In most cases, “acting on a fantasy,” or even sharing it, endangers the sanctity of coupled sexual relationships, even when these actions occur between the monogamous partners. Kahr peppers the book with these cautionary tales: a woman finally capitulates to her male partner’s desire for anal sex only to defecate uncontrollably, the sight of which causes him to lose sexual interest in her permanently, leading to their divorce; a woman shares her fantasy of intercourse with a well-endowed black man with her white male partner whose offense at the revelation ends their relationship; a middle-aged woman keeps her involvement with the local BDSM scene a closely-guarded secret because her husband finds such activity threatening. Kahr cautions that he has “never seen any good come from harboring secrets,” but the examples he chooses suggest that the protection of relationships requires just that. He even admits to ambivalence about “double life” scenarios, seeing the maintenance of primary non-BDSM relationships as paramount given the “destructiveness of predominantly sadomasochistic relationships.”

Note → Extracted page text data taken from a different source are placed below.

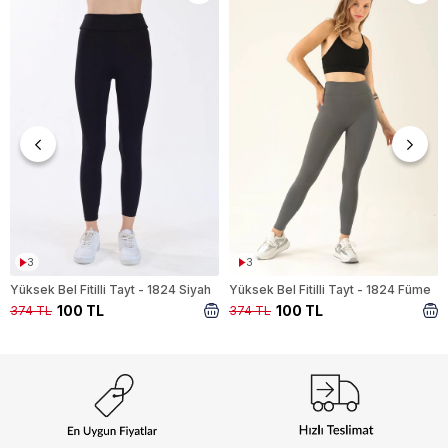
3
3
Yüksek Bel Fitilli Tayt - 1824 Siyah
Yüksek Bel Fitilli Tayt - 1824 Füme
100 TL
100 TL
374 TL
374 TL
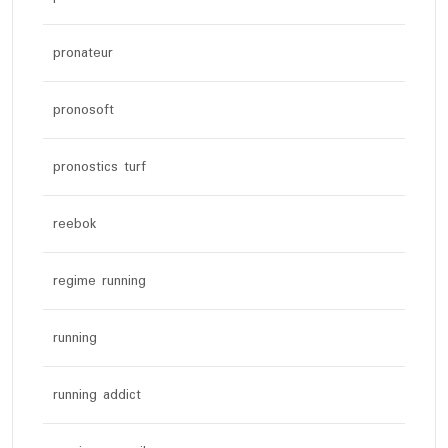
pronateur
pronosoft
pronostics turf
reebok
regime running
running
running addict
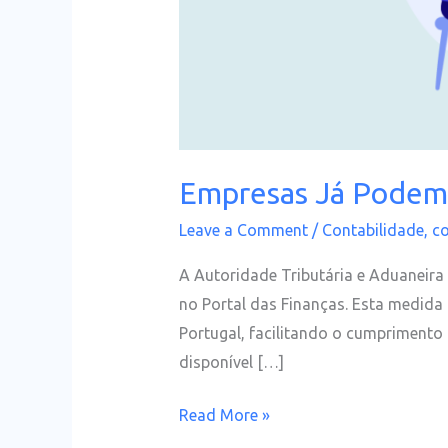
Empresas Já Podem E
Leave a Comment
/
Contabilidade
,
co
A Autoridade Tributária e Aduaneira
no Portal das Finanças. Esta medida 
Portugal, facilitando o cumprimento 
disponível […]
Read More »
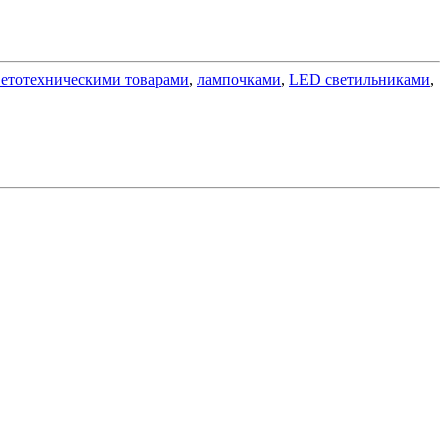
ветотехническими товарами
,
лампочками
,
LED светильниками
,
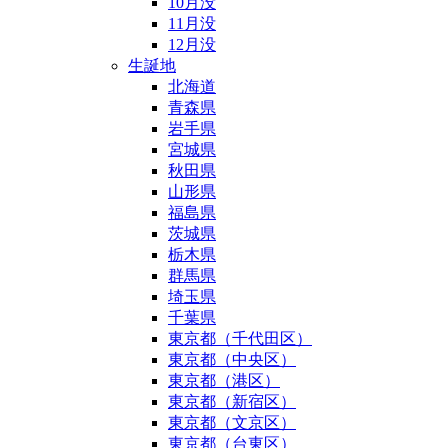
10月没
11月没
12月没
生誕地
北海道
青森県
岩手県
宮城県
秋田県
山形県
福島県
茨城県
栃木県
群馬県
埼玉県
千葉県
東京都（千代田区）
東京都（中央区）
東京都（港区）
東京都（新宿区）
東京都（文京区）
東京都（台東区）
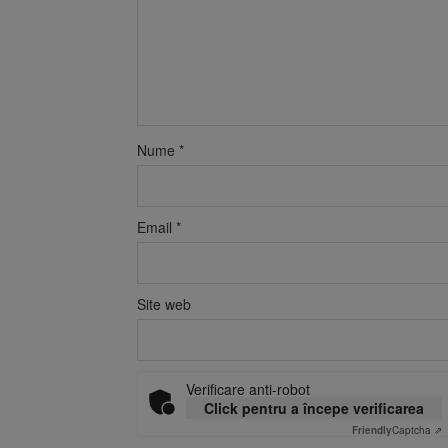
Nume
*
Email
*
Site web
Verificare anti-robot
Click pentru a începe verificarea
Friendly
Captcha ⇗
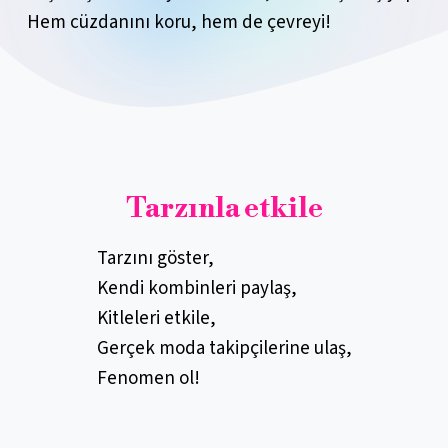
Hem cüzdanını koru, hem de çevreyi!
Tarzınla etkile
Tarzını göster,
Kendi kombinleri paylaş,
Kitleleri etkile,
Gerçek moda takipçilerine ulaş,
Fenomen ol!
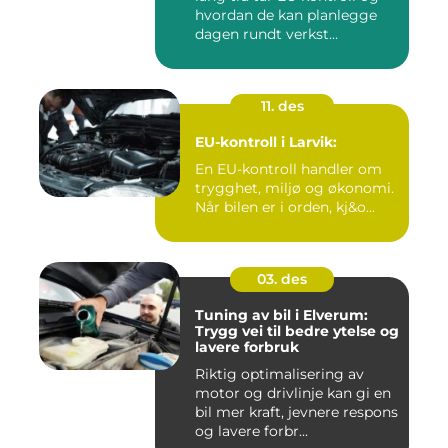
hvordan de kan planlegge
dagen rundt verkst...
11. des
EU-kontroll i Larvik:
En EU-kontroll handler om
trygghet, miljø og økonomi.
Når bilen er i orden, kj&o...
03. des
Tuning av bil i Elverum:
Trygg vei til bedre ytelse og
lavere forbruk
Riktig optimalisering av
motor og drivlinje kan gi en
bil mer kraft, jevnere respons
og lavere forbr...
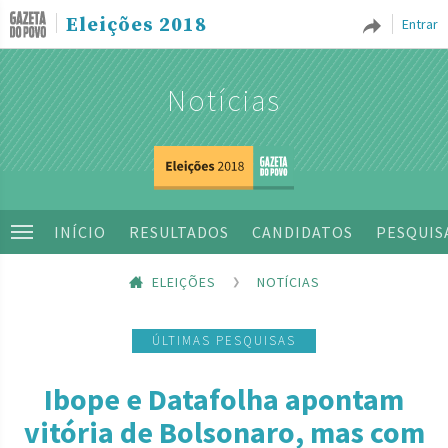
Eleições 2018
Entrar
Notícias
INÍCIO
RESULTADOS
CANDIDATOS
PESQUIS
ELEIÇÕES
NOTÍCIAS
ÚLTIMAS PESQUISAS
Ibope e Datafolha apontam
vitória de Bolsonaro, mas com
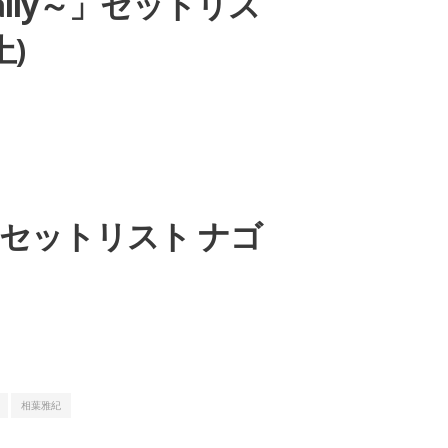
Finally～」セットリス
土)
led」」セットリスト ナゴ
相葉雅紀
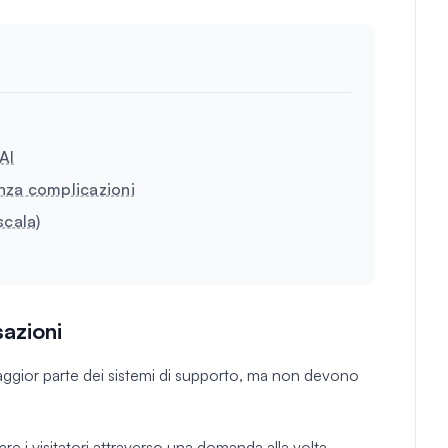
AI
enza complicazioni
scala)
azioni
aggior parte dei sistemi di supporto, ma non devono
are i visitatori attraverso una domanda alla volta,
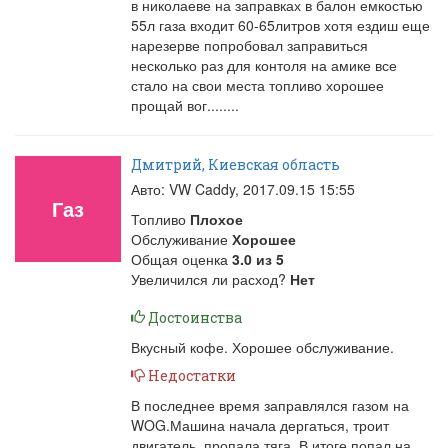
в николаеве на заправках в балон емкостью
55л газа входит 60-65литров хотя ездиш еще
нарезерве попробовал заправиться
несколько раз для контоля на амике все
стало на свои места топливо хорошее
прощай вог........
Дмитрий, Киевская область
Авто: VW Caddy,
2017.09.15 15:55
Газ
Топливо
Плохое
Обслуживание
Хорошее
Общая оценка
3.0
из
5
Увеличился ли расход?
Нет
Достоинства
Вкусный кофе. Хорошее обслуживание.
Недостатки
В последнее время заправлялся газом на
WOG.Машина начала дергаться, троит
двигатель, пропала тяга. В итоге попал на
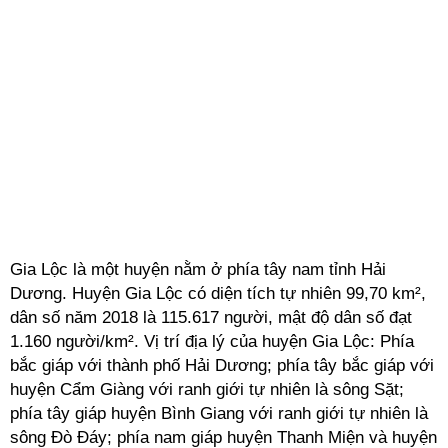
Gia Lộc là một huyện nằm ở phía tây nam tỉnh Hải
Dương. Huyện Gia Lộc có diện tích tự nhiên 99,70 km²,
dân số năm 2018 là 115.617 người, mật độ dân số đạt
1.160 người/km². Vị trí địa lý của huyện Gia Lộc: Phía
bắc giáp với thành phố Hải Dương; phía tây bắc giáp với
huyện Cẩm Giàng với ranh giới tự nhiên là sông Sặt;
phía tây giáp huyện Bình Giang với ranh giới tự nhiên là
sông Đò Đáy; phía nam giáp huyện Thanh Miện và huyện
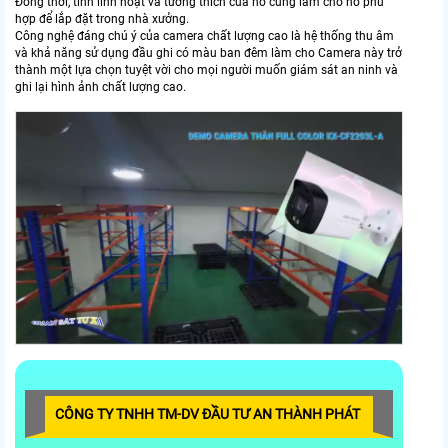
Đồng thời, tính linh hoạt và tương thích của nó cũng làm cho nó phù
hợp để lắp đặt trong nhà xưởng.
Công nghệ đáng chú ý của camera chất lượng cao là hệ thống thu âm
và khả năng sử dụng đầu ghi có màu ban đêm làm cho Camera này trở
thành một lựa chọn tuyệt vời cho mọi người muốn giám sát an ninh và
ghi lại hình ảnh chất lượng cao.
CÔNG TY TNHH TM-DV ĐẦU TƯ AN THÀNH PHÁT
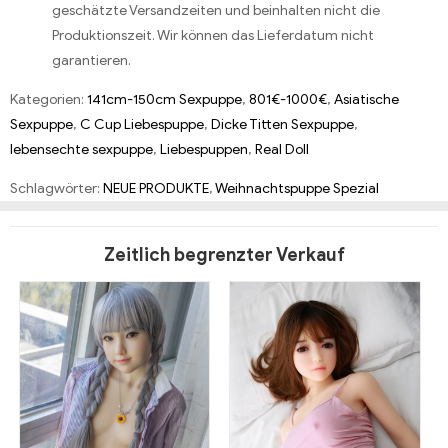
geschätzte Versandzeiten und beinhalten nicht die
Produktionszeit. Wir können das Lieferdatum nicht
garantieren.
Kategorien:
141cm-150cm Sexpuppe
,
801€-1000€
,
Asiatische
Sexpuppe
,
C Cup Liebespuppe
,
Dicke Titten Sexpuppe
,
lebensechte sexpuppe
,
Liebespuppen
,
Real Doll
Schlagwörter:
NEUE PRODUKTE
,
Weihnachtspuppe Spezial
Zeitlich begrenzter Verkauf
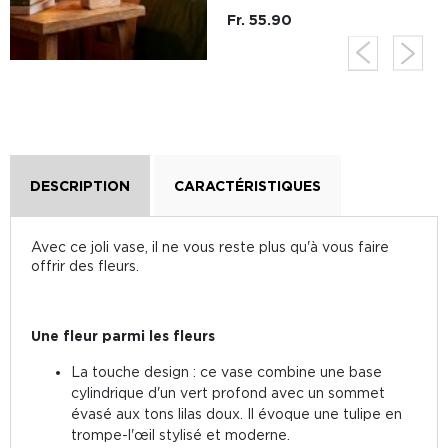
Fr. 55.90
DESCRIPTION
CARACTÉRISTIQUES
Avec ce joli vase, il ne vous reste plus qu'à vous faire
offrir des fleurs.
Une fleur parmi les fleurs
La touche design : ce vase combine une base
cylindrique d'un vert profond avec un sommet
évasé aux tons lilas doux. Il évoque une tulipe en
trompe-l'œil stylisé et moderne.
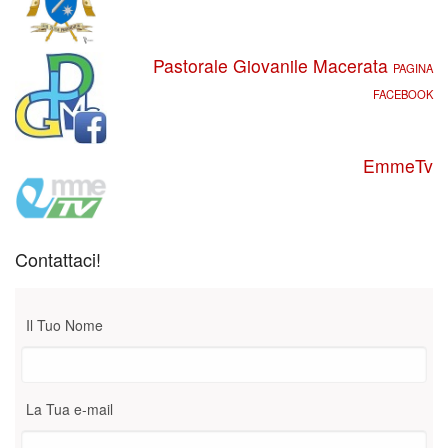
Pastorale Giovanile Macerata
PAGINA
FACEBOOK
EmmeTv
Contattaci!
Il Tuo Nome
La Tua e-mail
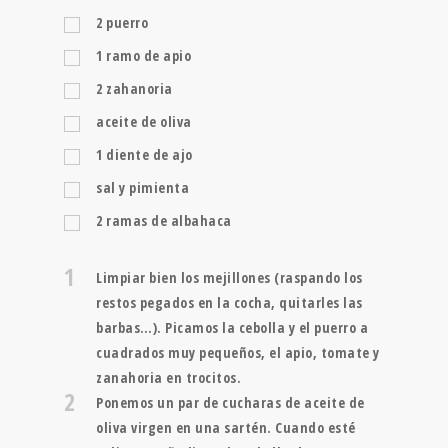
2
puerro
1
ramo de apio
2
zahanoria
aceite de oliva
1
diente de ajo
sal y pimienta
2
ramas de albahaca
1
Limpiar bien los mejillones (raspando los
restos pegados en la cocha, quitarles las
barbas…). Picamos la cebolla y el puerro a
cuadrados muy pequeños, el apio, tomate y
zanahoria en trocitos.
2
Ponemos un par de cucharas de aceite de
oliva virgen en una sartén. Cuando esté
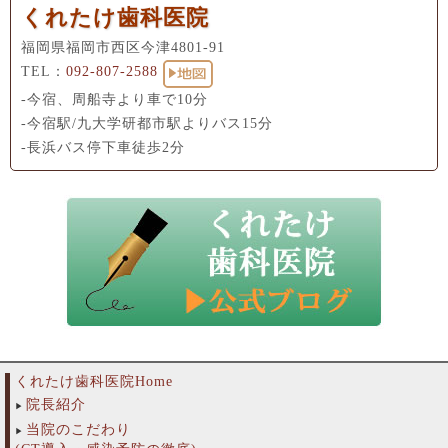
くれたけ歯科医院
福岡県福岡市西区今津4801-91
TEL：
092-807-2588
-今宿、周船寺より車で10分
-今宿駅/九大学研都市駅よりバス15分
-長浜バス停下車徒歩2分
くれたけ歯科医院Home
院長紹介
当院のこだわり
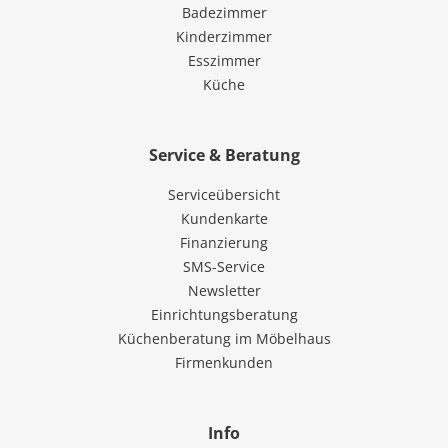
Badezimmer
Kinderzimmer
Esszimmer
Küche
Service & Beratung
Serviceübersicht
Kundenkarte
Finanzierung
SMS-Service
Newsletter
Einrichtungsberatung
Küchenberatung im Möbelhaus
Firmenkunden
Info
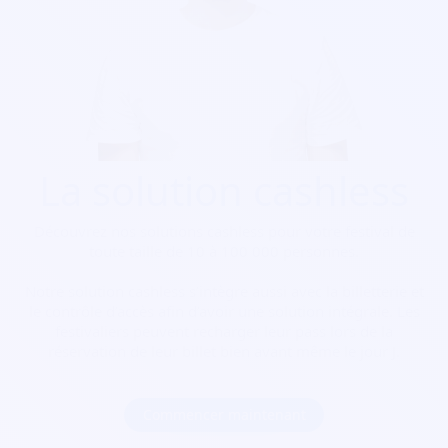
La solution cashless
Découvrez nos solutions cashless pour votre festival de
toute taille de 10 à 100 000 personnes.
Notre solution cashless s’intègre aussi avec la billetterie et
le contrôle d’accès afin d’avoir une solution intégrale. Les
festivaliers peuvent recharger leur pass lors de la
réservation de leur billet bien avant même le jour J.
Commencer maintenant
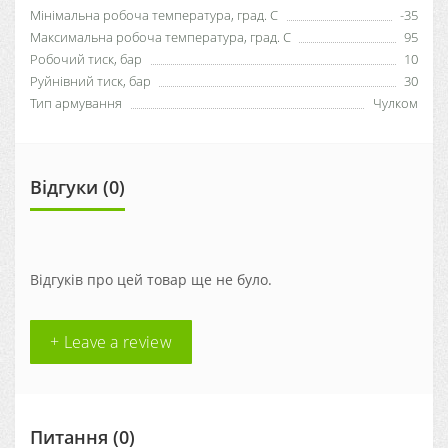
Мінімальна робоча температура, град. C
-35
Максимальна робоча температура, град. С
95
Робочий тиск, бар
10
Руйнівний тиск, бар
30
Тип армування
Чулком
Відгуки (0)
Відгуків про цей товар ще не було.
+ Leave a review
Питання
(0)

Kahr’s conservatism is not strictly reserved for intra-couple sexual etiquette, but also for his very definitions of fantasy. Besides the “intra-marital affair” which takes place during coupled sex, the “masturbatory fantasy” constitutes the only other fantasy category. That genital contact of some kind is required for a fantasy to “count” seems profoundly limited. Furthermore, Kahr fails to see the omission of fantasies without orgasms as worthy of explanation. Similarly, his dedication to the “new Freudian” psychoanalytic model requires some deft evasion of more recent developments in scholarship on, and attitudes about, sexuality. His conservatism is often masked or muted by sympathy with his subjects’ shame and caution against blanket condemnation of certain types of fantasy, efforts I am both appreciative and skeptical of. Sensitivity and compassion are not adequate substitutes for interdisciplinary diligence or a position of cold objectivity, both of which could have been incorporated here to great effect. Mere acknowledgement that significant theorizing and data-collecting has gone on outside his field of expertise since Friday’s book in 1973 would have done much to offset Kahr’s sometimes strait-jacket psychoanalytic orthodoxy, even if he chose not bring such insights to bear on his own study.

Implicitly, Kahr brings into relief a conflict between two notions that are often presented as complementary: that sexual fantasies and desires are powerful, important, worthy of collection and scrutiny, and that sexual fantasies, relegated to the mind, are not capable of harm. If, as many self-identified “sex-positives” posit, sexual fantasies are powerful, then certainly this is a power than can be turned to good or ill. Though this may not change the way we react to them, legally — this book did not shake my fundamental conviction that individuals should not be punished for their fantasies, however violent or criminal — it could be useful. Such a document of fantasies should reinvigorate intellectual rigor on the subjects of sexual desire and fantasy, just as such discourse has become staid and platitudinous with the waning popularity of queer and feminist academic approaches. Kahr’s work is deeply flawed, but important; it’s an imperfect follow-up to Kinsey and Friday, but a necessary one. What Kinsey’s documentation of sexual behavior did to expose the realities of the US in the 1940s, Kahr’s extensive records of sexual fantasies — if not his analysis of them — does to reveal the interior erotic lives of Americans and Britons in the Internet age, when so much is exteriorized that we often forget the interior exists.